For a long time, it looked like a blowout. Four separate appellate decisions took the hardline approach: King v. Lynch (2012) 204 Cal.App.4th 1186, Pena v. Dey (2019) 39 Cal.App.5th 546, Balistreri v. Balistreri (2022) 75 Cal.App.5th 511, and Diaz v. Zuniga (2023) 91 Cal.App.5th 916 all held that where a trust instrument specifies the manner in which it is to be amended, amendments to the trust are valid only where they comply with that method.
Standing on the other side of the line in the more flexible camp was a single appellate decision: Haggerty v. Thornton (2021) 68 Cal.App.5th 1003, which stood alone in deciding that unless a trust instrument explicitly states that its specified modification method is exclusive, an amendment that complies with California’s statutory modification procedure (Probate Code sections 15401 and 15402) is valid even when it fails to comply with that trust’s preferred modification method.
So here’s where the scholars get their answer: in basketball, a team with a four-on-one advantage will win every time. As steep as the odds are for the underdogs that emerge every March in college basketball, even the Cinderella teams are allowed to hit the court with a full roster.
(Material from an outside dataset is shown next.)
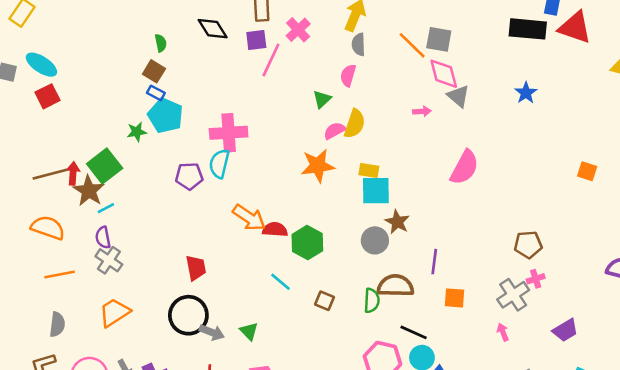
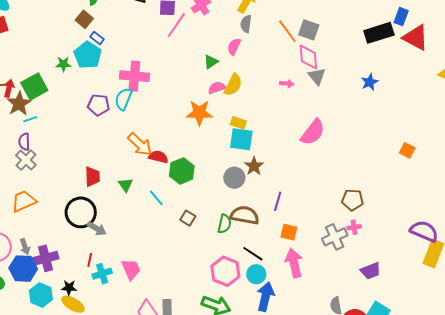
black rectangle: (528, 29) -> (379, 33), turned -32
blue rectangle: (156, 93) -> (97, 38), moved
green triangle: (249, 331) -> (126, 185), moved
pink arrow: (503, 332) -> (294, 263), moved, size x2.0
And LeBron James wouldn’t stand a chance were he forced to play solo against four Brian Scalabrine’s. So by basketball logic, the Haggerty Court of Appeals decision didn’t stand a chance.
(Keen-eyed readers of the blog will note here that I don’t know much about basketball.)
But it turns out that litigation is not basketball. In fact, it turns out that litigation is a lot more like pro wrestling, where solo competitors regularly emerge victorious over seemingly insurmountable odds.
(Even more keen-eyed readers of the blog will note here that I know a lot more about pro wrestling than I do about basketball. Quite frankly, you should all be grateful for how restrained I’ve been with my pro wrestling analogies up to this point.)
And that’s what happened here. The Supreme Court sided with the Haggerty Court of Appeals decision and against the King, Pena, Balistreri, and Diaz decisions, holding unequivocally that “a trust may be modified via the section 15401 procedures for revocation, including the statutory method, unless the trust instrument provides a method of modification and explicitly makes it exclusive, or otherwise expressly precludes the use of revocation procedures for modification.”
That is to say, it is now the law of the land in California that where a trust instrument identifies a method of trust modification, it is not restricting the means by which the trust may be modified, but rather expanding them. A settlor is permitted to amend their trust via the statutory method (in writing, signed by the settlor and delivered to the trustee) or by the means specified in the trust instrument.
The Supreme Court provided fulsome reasoning in support of its decision, citing the plain language of the law, canons of statutory construction, and an extensive analysis of legislative history. I wonder, however, if the Court’s decision wasn’t also driven, at least in part, by the human side of the equation. It is an unspoken truth that it is not usually trust settlors who draft modification language into their trusts – it’s their lawyers. And while settlors sign off on this language, the odds are good that the settlors are paying far closer attention to the distribution terms of their trusts – i.e., who gets what – than they are to the trust’s technical modification procedures.
The nearly inevitable result of this state of affairs is that all too often, a settlor will think that he or she has successfully modified his or her trust, but in reality they have not complied with the trust’s amendment procedures, likely because they have no idea what those procedures are or even that they exist. Under the King/Pena/Balistreri/Diaz holdings, the settlor – or the settlor’s intended beneficiary – is simply out of luck. Under the Supreme Court’s Haggerty decision, however, the settlor gets a second chance – the noncompliant amendment can still be effective, as long as it follows the statutory modification procedures.
Haggerty thus provides for two shots at the basket instead of one, doubling the chances that settlor’s intent will be honored. That’s . . . (desperately reaching for a basketball reference with which to end the post) a full-court press and an alley-oop pass right into a slam dunk for trust settlors.